Aviez-vous deviné l’identité de l’invertébré-mystère présenté dans la capsule de jeudi dernier? Il s’agissait du mâle de la tique d’hiver (Dermacentor albipictus).

On m’avait récemment proposé, sur la page Facebook DocBébitte, de parler des tiques. Il s’agit d’un sujet qui fait couler beaucoup d’encre depuis quelques années déjà. En effet, toute personne amoureuse de la nature qui a l’habitude de gambader dans les champs et les bois a maintenant cette hantise de se retrouver avec une tique, tête bien enfoncée dans la peau, en plein délit de gourmandise.
Croyez-moi, pour une personne qui se retrouve souvent accroupie au sol et dans la végétation, en train de photographier un quelconque invertébré, le terme « tique » fait frémir. Pourtant, ce n’est pas tant la minuscule tique qui fait craindre que les maladies auxquelles elle est susceptible de nous exposer.
Les tiques ne sont pas des insectes en tant que tels et appartiennent à la classe Arachnida, le même groupe qui comprend notamment les araignées, opilions, mites d’eau (hydracarina) et pseudoscorpions. Comme tout membre digne de cette classe, elles sont munies de huit pattes, hormis les individus au stade larvaire qui en possèdent six. Contrairement à bien des arthropodes où l’on distingue clairement la tête, le thorax et l’abdomen, on ne perçoit que deux parties chez la tique : la tête et l’abdomen.
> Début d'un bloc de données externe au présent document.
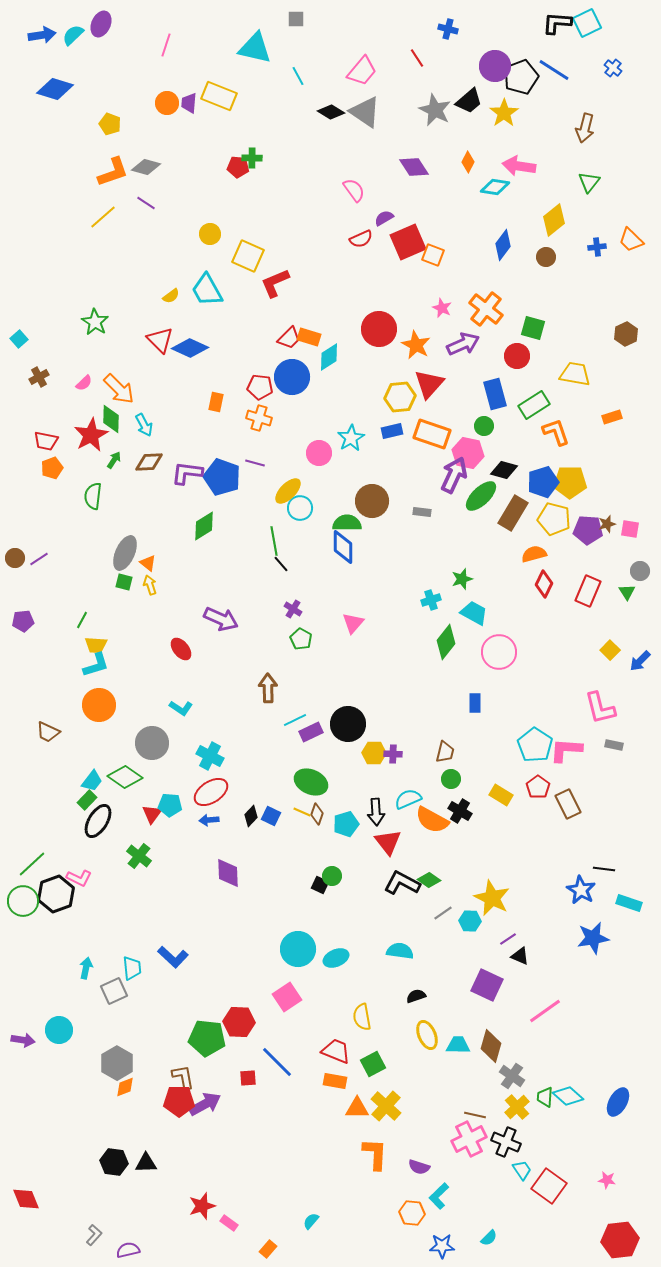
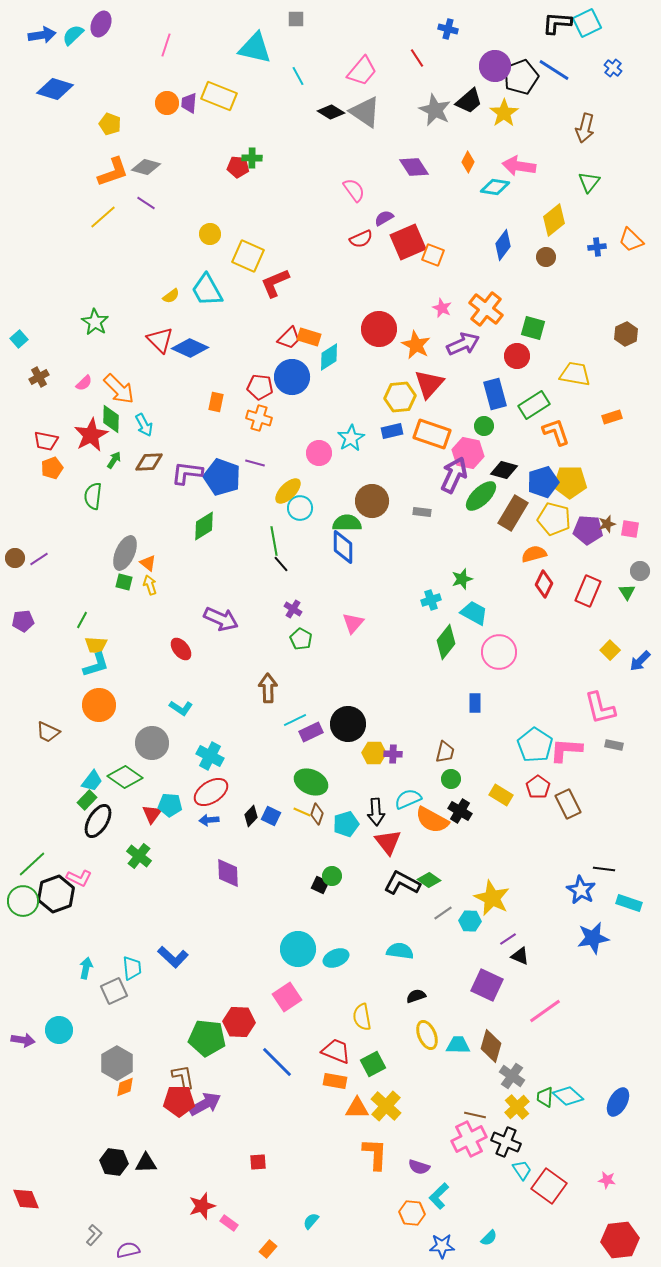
red square at (248, 1078): moved 10 px right, 84 px down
En plus de ces caractéristiques, un autre indice proposé par l’Institut national de santé publique du Québec (INSPQ) pour confirmer que l’arthropode fixé à votre peau est une tique est que, au Québec, on ne retrouve presque pas d’autres invertébrés qui demeurent accrochés fermement à la peau des humains pendant plus de 24 heures.
La taille des tiques varie en fonction de l’espèce, mais aussi de son niveau d’engorgement de sang. Ainsi, les larves et nymphes retrouvées au Québec excèdent rarement 1 mm, alors que les adultes (non gorgés) peuvent atteindre de 3 à 5 mm. C’est la femelle adulte gorgée de sang qui bat les records, atteignant de 8 à 13 mm selon l’espèce. Plus impressionnant encore est son poids : une tique peut prendre 100 fois son poids après sa gloutonnerie!
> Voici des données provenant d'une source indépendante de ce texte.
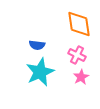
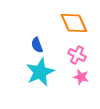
orange diamond: moved 5 px left, 1 px up; rotated 16 degrees counterclockwise
blue semicircle: rotated 63 degrees clockwise
pink star: rotated 28 degrees counterclockwise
Douze espèces de tiques sont retrouvées au Québec, contre près de 900 espèces autour du globe. Les tiques sont des parasites externes d’une vaste palette de vertébrés (mammifères, oiseaux et reptiles). À titre d’exemple, la tique d’hiver (Dermacentor albipictus) est reconnue pour parasiter les orignaux. Certaines sources suggèrent qu’elle serait même l’ennemie numéro un des originaux, avant les prédateurs comme les loups, ours ou cougars. J’ai eu la chance de mettre la main sur plusieurs spécimens de cette espèce, gracieusement offerte par un collègue entomologiste; ils font partie des photographies accompagnant la présente chronique.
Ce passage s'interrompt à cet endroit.